Upon realization of data recovery charges, NDR will ensure wiping beyond recovery the data within 3 working days, which will release NDR form confidentiality of data.
No Warranties; Disclaimer of all warranties
Customer agrees to avail NDR data recovery services, at its own risk. NDR does not extend any express, implied, statutory warranty or condition for any good or service and specifically disclaims all implied warranties including any implied warranty or condition of merchantability, warranty of fitness for a particular purpose or warranty of accuracy arising from the usage of trade or course of dealing or performance.
Limitation of Liability and Damages
In no circumstances, NDR will be liable for any indirect damages whatsoever. The total liability of NDR to the Customer under this service agreement shall in no circumstances exceed the media cost as per market value.
NDR’s pickup & delivery service would not be responsible and shall not pay for, any loss, damage or theft of media and/or data.
Customer’s Representation and Indemnification
Customer certifies to NDR that it is the legal owner of, and/or has the right to be in possession of, the device, media and/or data furnishing to NDR for data recovery and its collection, processing and transfer of such device, media and/or data is in compliance with data protection laws to the Customer/is subject and Customer will defend at its own, expense, indemnify and hold NDR harmless against any damages or expenses that may occur including attorney’s fee and pay any cost, damages or attorney’s fees declared against NDR resulting from Customer’s breach of this section.
Terms of Payment
Customer hereby agrees to pay all sums as agreed within specified time limit, which will typically include charges for availing NDR data analysis services, data recovery services, imaging, cloning, statuary charges and any other charges that are payable in advance or at the time of data delivery or accrued to NDR on any default by the Customer at any stage/communication during the data recovery process within 20 days from the date of media/case getting “unclaimed status” as mentioned in the quotation.

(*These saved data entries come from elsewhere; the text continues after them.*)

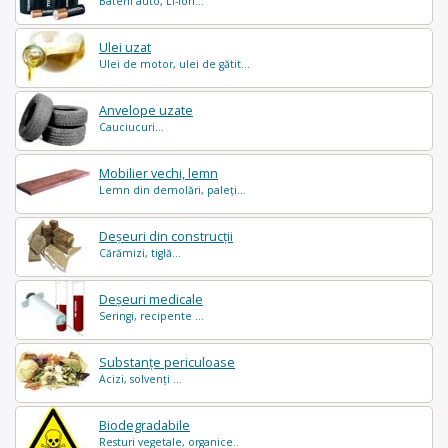
Baterii auto, Li-Ion...
Ulei uzat
Ulei de motor, ulei de gătit...
Anvelope uzate
Cauciucuri...
Mobilier vechi, lemn
Lemn din demolări, paleți...
Deșeuri din construcții
Cărămizi, tiglă...
Deșeuri medicale
Seringi, recipente ...
Substanțe periculoase
Acizi, solvenți ...
Biodegradabile
Resturi vegetale, organice..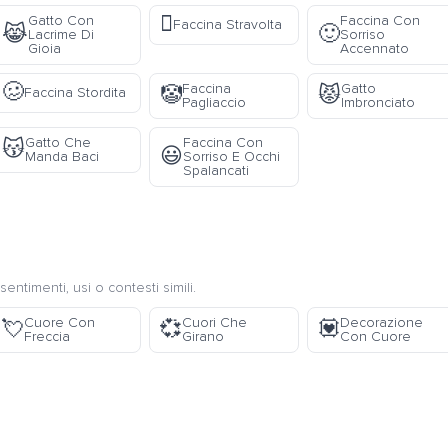
🫪
Gatto Con
Faccina Con
Faccina Stravolta
😹
🙂
Lacrime Di
Sorriso
Gioia
Accennato
🥴
Faccina
Gatto
🤡
😾
Faccina Stordita
Pagliaccio
Imbronciato
Gatto Che
Faccina Con
😽
😃
Manda Baci
Sorriso E Occhi
Spalancati
sentimenti, usi o contesti simili.
Cuore Con
Cuori Che
Decorazione
💘
💞
💟
Freccia
Girano
Con Cuore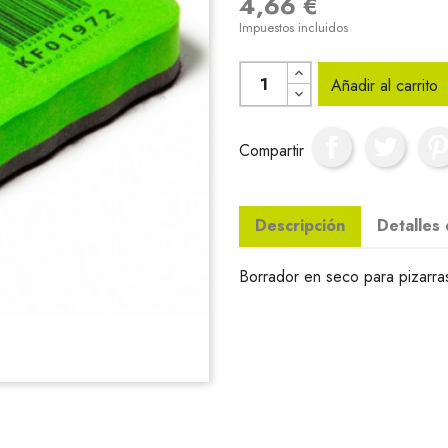
4,66 €
Impuestos incluidos
Añadir al carrito
Compartir
Descripción
Detalles
Borrador en seco para pizarra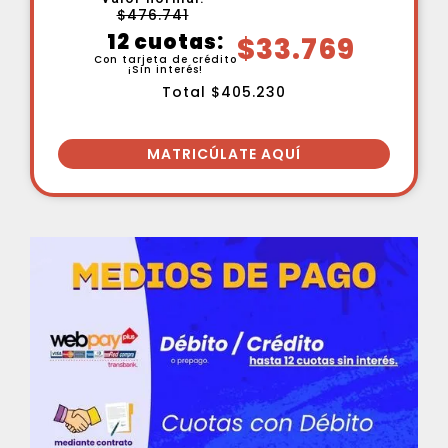
$476.741
12 cuotas:
$33.769
Con tarjeta de crédito
¡Sin interés!
Total $405.230
MATRICÚLATE AQUÍ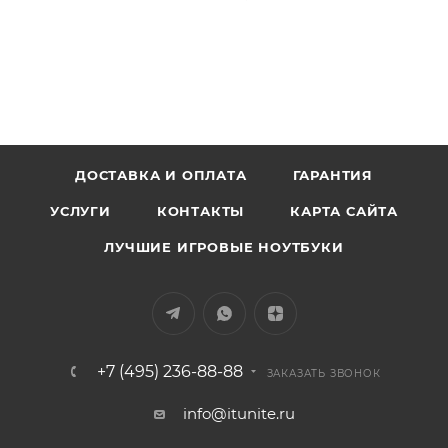
ДОСТАВКА И ОПЛАТА
ГАРАНТИЯ
УСЛУГИ
КОНТАКТЫ
КАРТА САЙТА
ЛУЧШИЕ ИГРОВЫЕ НОУТБУКИ
+7 (495) 236-88-88
ЗАКАЗАТЬ ЗВОНОК
info@itunite.ru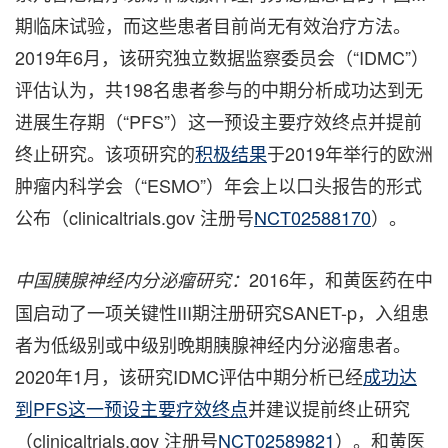
期临床试验，而这些患者目前尚无有效治疗方法。
2019年6月，该研究独立数据监察委员会（“IDMC”）
评估认为，共198名患者参与的中期分析成功达到无
进展生存期（“PFS”）这一预设主要疗效终点并提前
终止研究。该项研究的
积极结果
于2019年举行的欧洲
肿瘤内科学会（“ESMO”）年会上以口头报告的形式
公布（clinicaltrials.gov 注册号
NCT02588170
）。
2016年，和黄医药在中
中国胰腺神经内分泌瘤研究：
国启动了一项关键性III期注册研究SANET-p，入组患
者为低级别或中级别晚期胰腺神经内分泌瘤患者。
2020年1月，该研究IDMC评估中期分析已经
成功达
到PFS这一预设主要疗效终点
并建议提前终止研究
（clinicaltrials.gov 注册号
NCT02589821
）。和黄医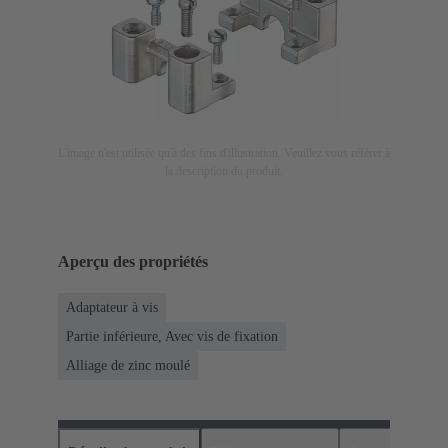
L'image n'est utilisée qu'à des fins d'illustration. Veuillez vous référer à
la description du produit.
Aperçu des propriétés
Adaptateur à vis
Partie inférieure, Avec vis de fixation
Alliage de zinc moulé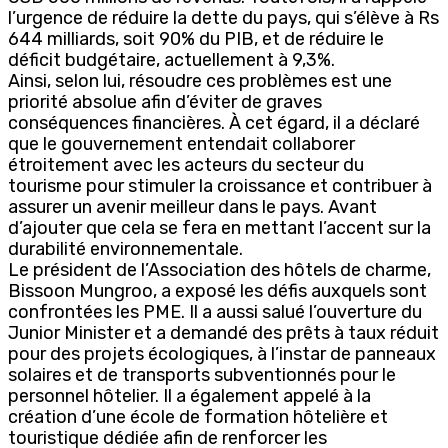
l’urgence de réduire la dette du pays, qui s’élève à Rs
644 milliards, soit 90% du PIB, et de réduire le
déficit budgétaire, actuellement à 9,3%.
Ainsi, selon lui, résoudre ces problèmes est une
priorité absolue afin d’éviter de graves
conséquences financières. À cet égard, il a déclaré
que le gouvernement entendait collaborer
étroitement avec les acteurs du secteur du
tourisme pour stimuler la croissance et contribuer à
assurer un avenir meilleur dans le pays. Avant
d’ajouter que cela se fera en mettant l’accent sur la
durabilité environnementale.
Le président de l’Association des hôtels de charme,
Bissoon Mungroo, a exposé les défis auxquels sont
confrontées les PME. Il a aussi salué l’ouverture du
Junior Minister et a demandé des prêts à taux réduit
pour des projets écologiques, à l’instar de panneaux
solaires et de transports subventionnés pour le
personnel hôtelier. Il a également appelé à la
création d’une école de formation hôtelière et
touristique dédiée afin de renforcer les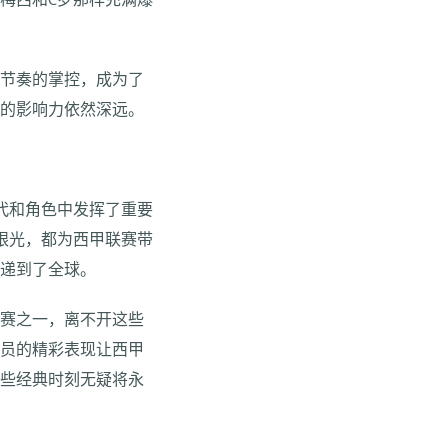
梅西和C罗那样充满爆
赛节奏的掌控，成为了
他的影响力依然深远。
代和角色中发挥了重要
眼光，都为西甲联赛带
传递到了全球。
联赛之一，离不开这些
球员的精彩表现让西甲
这些经典时刻无疑将永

Customer agrees that NDR may charge interest on all amount not paid within an agreed time mentioned in the quotation at the rate of 5% per week.
Compliance with Laws
The parties agree that this agreement shall be governed by laws and regulations of the India where our registered office is located. You agree to comply with all applicable laws, statutes, ordinances and regulations of India. This agreement, together with any exhibits or other attachments, constitutes the entire agreement between the parties in relation to this subject matter. No provisions in either party’s work order or in any standard business form/communication by either party will apply even if accepted by the other party.
If any clause of this agreement is held invalid, illegal or unenforceable, such provisions shall be enforced to the fullest extent permitted by applicable law and the validity, legal status and enforceability of the remaining clauses shall not be affected thereby.
Customer ceases the right of ownership in the case; the media is left unclaimed at NDR premises for 45 days from the last communication about the job. To ensure data confidentiality of the customer data for all the media which are not claimed by the customer irrespective of the recovery results the media would be sent to our Depository for physical destruction of the platter thus ensuring data confidentiality which in turn are sent to E-waste zone periodically as a part of contribution to safer and green environment.